Thundershowers do not exist… When even a small bolt of thunder comes to be it automatically classifies these showers to become a thunderstorm. Thunder showers are supposedly thunderstorms with weak rain. However because there is thunder it makes it a thunderstorm. The rain intensity does not matter. If it is raining heavily, some may classify it as a heavy or drenching thunderstorm.
Severe thunderstorms are not classified by rain but rather wind, hail or tornadic activity. If a thunderstorm produces wind over 58 miles per hour it is considered severe. If hail is 1 inch or greater. Or if there is tornadic activity associated with the thunderstorm. A thunderstorm’s rain and lightning does not classify as severe. In a strong thunderstorm wind and hail may be slightly under the needed amount to be severe but could still do damage. Any tornadic activity is severe and dangerous.
A funnel cloud is a tornado that has not yet touched the ground. A tornado is a rotating column of air that is on the ground. A waterspout is a tornado over water. A gustnado is a weak tornado considered to be less than EF0 status. A dust devil is a weak rotating column of air on clear or partly cloudy days that holds dust and is weaker than a gustnado. It usually lasts about 15 minutes. It is not as dangerous as a normal tornado but if you see one seek shelter immediately.

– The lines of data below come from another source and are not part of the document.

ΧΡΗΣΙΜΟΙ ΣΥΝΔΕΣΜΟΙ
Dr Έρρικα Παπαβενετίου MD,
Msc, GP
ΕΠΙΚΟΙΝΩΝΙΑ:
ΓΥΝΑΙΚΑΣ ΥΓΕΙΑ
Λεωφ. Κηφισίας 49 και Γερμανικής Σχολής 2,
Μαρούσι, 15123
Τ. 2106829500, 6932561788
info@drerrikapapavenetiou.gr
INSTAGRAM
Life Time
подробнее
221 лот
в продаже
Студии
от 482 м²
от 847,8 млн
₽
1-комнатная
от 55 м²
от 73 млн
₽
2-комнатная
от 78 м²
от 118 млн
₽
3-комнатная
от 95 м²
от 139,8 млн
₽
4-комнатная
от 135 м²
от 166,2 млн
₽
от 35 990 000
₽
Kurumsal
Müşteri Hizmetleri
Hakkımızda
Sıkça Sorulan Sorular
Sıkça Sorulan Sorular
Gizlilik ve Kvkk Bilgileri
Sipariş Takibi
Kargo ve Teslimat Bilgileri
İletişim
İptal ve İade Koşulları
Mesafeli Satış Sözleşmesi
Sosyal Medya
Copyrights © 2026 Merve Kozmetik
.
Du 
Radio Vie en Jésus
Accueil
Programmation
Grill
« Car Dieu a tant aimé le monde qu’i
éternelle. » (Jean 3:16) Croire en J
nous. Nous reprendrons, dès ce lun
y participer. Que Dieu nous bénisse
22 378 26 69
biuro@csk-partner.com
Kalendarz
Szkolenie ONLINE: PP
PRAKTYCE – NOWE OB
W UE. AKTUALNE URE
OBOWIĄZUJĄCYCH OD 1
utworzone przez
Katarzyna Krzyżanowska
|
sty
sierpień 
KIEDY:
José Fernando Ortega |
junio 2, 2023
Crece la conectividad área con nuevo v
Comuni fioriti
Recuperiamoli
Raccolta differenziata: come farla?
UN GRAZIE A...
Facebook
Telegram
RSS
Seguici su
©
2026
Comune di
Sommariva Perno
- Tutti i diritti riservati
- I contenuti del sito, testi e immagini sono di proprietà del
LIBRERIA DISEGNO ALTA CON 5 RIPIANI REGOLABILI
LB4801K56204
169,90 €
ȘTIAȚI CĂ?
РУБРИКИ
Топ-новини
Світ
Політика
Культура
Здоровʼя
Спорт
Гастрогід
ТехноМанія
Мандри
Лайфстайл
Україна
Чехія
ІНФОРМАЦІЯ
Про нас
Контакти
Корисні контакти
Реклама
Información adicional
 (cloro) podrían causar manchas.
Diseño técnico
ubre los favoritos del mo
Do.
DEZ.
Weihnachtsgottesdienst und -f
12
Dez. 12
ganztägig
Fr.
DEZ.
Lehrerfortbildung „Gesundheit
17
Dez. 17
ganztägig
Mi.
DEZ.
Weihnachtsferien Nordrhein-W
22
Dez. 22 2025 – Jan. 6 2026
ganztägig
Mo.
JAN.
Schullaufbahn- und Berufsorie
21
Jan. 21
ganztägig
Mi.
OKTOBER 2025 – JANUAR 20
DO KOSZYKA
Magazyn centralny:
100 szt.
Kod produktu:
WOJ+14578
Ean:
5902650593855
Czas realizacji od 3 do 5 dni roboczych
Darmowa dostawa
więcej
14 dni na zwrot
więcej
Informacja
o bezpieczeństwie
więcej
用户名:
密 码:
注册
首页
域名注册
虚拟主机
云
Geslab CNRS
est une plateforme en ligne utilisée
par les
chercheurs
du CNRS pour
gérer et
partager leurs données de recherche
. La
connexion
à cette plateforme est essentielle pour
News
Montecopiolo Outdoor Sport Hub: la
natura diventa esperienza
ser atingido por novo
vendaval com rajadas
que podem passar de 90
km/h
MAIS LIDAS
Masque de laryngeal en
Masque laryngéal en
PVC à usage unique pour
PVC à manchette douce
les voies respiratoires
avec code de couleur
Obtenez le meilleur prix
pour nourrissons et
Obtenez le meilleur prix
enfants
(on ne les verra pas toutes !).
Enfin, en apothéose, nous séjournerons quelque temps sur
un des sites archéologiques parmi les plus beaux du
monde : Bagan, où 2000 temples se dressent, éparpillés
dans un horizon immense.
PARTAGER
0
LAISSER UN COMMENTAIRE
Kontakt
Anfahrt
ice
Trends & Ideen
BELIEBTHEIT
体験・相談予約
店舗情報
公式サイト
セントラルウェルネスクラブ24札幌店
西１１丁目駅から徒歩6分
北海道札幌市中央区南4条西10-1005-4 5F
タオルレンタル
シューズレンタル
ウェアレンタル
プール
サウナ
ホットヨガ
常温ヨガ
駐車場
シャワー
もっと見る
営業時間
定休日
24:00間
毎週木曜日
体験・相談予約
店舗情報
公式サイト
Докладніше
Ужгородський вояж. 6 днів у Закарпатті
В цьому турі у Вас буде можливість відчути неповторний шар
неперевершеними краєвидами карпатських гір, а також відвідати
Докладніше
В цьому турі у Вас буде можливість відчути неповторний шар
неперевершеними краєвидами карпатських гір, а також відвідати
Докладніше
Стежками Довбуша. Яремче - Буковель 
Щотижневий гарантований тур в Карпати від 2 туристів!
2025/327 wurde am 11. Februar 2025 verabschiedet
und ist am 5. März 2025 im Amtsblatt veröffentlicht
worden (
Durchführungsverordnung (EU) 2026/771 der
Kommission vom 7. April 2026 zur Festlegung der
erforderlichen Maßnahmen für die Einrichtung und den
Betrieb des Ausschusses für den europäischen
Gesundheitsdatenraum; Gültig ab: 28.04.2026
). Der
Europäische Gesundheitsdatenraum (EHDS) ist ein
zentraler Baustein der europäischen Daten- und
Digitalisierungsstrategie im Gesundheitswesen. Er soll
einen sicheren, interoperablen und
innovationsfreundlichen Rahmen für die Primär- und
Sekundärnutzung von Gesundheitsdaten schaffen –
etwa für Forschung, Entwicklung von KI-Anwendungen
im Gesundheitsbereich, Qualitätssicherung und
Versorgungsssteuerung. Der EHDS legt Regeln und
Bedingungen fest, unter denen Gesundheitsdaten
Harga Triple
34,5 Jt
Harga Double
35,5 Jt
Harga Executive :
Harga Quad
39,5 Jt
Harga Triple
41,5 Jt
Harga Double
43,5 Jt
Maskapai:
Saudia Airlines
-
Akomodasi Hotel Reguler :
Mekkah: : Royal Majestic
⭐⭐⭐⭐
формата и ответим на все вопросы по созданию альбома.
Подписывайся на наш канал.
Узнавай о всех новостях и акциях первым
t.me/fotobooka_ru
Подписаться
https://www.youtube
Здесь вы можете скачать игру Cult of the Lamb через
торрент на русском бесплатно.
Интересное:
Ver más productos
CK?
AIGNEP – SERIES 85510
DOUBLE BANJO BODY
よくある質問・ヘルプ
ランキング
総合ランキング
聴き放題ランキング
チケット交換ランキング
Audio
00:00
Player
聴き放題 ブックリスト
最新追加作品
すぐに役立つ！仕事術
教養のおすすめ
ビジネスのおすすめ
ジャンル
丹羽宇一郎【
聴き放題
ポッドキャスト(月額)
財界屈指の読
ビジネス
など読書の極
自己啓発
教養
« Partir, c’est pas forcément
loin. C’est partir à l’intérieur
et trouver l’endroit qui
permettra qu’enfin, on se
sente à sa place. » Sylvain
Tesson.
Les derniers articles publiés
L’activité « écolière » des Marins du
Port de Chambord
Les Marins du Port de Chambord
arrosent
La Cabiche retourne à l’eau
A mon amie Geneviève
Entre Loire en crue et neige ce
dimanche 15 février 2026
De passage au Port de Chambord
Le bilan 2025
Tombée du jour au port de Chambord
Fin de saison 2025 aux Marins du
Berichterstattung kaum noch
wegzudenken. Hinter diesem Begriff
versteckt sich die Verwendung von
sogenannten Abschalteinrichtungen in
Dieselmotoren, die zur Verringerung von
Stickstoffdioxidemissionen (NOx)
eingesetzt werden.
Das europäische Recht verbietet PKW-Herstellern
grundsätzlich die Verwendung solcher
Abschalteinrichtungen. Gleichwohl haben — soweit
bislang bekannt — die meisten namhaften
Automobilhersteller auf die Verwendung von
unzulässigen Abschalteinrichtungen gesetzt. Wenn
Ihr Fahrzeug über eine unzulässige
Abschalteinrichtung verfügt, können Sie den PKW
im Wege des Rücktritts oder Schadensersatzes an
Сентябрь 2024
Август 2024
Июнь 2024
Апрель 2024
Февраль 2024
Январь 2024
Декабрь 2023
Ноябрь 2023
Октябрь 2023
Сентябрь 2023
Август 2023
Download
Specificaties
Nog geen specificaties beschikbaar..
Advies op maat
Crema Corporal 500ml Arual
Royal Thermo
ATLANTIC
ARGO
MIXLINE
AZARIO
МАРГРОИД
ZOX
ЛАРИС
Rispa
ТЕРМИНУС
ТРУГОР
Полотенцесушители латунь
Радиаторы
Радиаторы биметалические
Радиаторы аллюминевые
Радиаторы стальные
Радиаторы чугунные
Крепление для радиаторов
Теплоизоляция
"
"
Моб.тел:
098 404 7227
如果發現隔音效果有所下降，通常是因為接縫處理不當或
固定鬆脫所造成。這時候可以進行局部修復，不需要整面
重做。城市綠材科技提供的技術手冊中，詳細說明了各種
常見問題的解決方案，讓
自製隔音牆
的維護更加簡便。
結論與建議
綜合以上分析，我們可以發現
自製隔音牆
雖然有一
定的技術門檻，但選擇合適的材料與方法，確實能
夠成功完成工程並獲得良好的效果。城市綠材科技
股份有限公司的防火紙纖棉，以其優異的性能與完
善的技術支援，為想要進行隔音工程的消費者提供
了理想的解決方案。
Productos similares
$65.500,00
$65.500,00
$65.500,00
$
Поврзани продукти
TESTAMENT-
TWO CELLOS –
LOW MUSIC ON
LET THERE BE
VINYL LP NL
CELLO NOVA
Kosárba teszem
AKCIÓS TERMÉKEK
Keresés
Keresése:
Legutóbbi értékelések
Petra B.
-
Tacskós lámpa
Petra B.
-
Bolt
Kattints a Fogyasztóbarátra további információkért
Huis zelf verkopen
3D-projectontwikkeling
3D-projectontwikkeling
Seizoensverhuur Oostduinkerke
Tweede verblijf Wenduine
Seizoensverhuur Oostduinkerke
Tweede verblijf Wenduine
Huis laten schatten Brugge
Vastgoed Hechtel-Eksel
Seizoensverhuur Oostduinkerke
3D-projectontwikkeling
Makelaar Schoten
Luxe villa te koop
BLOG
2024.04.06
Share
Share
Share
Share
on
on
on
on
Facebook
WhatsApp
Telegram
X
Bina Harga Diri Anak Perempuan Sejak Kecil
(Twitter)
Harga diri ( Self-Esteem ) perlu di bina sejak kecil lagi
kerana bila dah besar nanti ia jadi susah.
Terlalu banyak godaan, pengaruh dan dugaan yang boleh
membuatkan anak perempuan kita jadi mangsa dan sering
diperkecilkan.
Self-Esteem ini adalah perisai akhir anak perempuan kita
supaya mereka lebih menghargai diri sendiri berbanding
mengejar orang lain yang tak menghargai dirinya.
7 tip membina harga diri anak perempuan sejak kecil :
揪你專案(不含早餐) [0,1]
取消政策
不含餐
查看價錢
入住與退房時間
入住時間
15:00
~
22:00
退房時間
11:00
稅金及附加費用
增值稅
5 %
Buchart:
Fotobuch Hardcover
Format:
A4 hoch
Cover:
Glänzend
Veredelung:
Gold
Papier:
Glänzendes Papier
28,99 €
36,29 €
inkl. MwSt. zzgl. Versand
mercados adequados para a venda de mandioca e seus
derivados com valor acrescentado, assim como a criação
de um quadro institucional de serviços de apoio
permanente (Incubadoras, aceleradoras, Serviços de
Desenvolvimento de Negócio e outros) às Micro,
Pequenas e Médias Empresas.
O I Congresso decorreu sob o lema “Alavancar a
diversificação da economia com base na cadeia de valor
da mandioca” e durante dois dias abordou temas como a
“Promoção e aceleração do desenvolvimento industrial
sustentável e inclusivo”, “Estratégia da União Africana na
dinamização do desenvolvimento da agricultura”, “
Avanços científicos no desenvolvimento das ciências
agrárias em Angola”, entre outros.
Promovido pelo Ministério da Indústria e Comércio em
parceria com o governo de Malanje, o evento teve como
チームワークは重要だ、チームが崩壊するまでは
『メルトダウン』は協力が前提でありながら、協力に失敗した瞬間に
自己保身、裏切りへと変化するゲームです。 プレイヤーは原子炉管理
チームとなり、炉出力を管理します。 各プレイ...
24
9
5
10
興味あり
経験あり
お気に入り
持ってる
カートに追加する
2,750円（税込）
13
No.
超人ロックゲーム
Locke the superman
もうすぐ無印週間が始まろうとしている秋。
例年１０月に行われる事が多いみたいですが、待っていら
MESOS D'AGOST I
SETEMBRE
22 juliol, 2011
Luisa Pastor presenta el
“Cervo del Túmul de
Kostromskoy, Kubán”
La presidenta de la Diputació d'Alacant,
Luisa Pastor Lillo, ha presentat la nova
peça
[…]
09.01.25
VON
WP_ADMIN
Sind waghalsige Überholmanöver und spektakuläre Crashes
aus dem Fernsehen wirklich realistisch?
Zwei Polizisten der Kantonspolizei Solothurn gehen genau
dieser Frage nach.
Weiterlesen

Nor’easters… Nor’easters are not named because they always impact the Northeast. It is actually that their wind comes from the northeast of it‘s low pressure center. So it is just a coincidence that they impact the Northeast.
Blizzards… Did you know that since 2007 only two Blizzard Warnings have been issued for Berkshire County? One on Febuary 7, 2007 and another on March 13, 2017. Just to remind you a Blizzard Warning is blowing or falling snow with winds of 35 mph causing visibilities to drop to a quarter mile or less for at minimum 3 hours.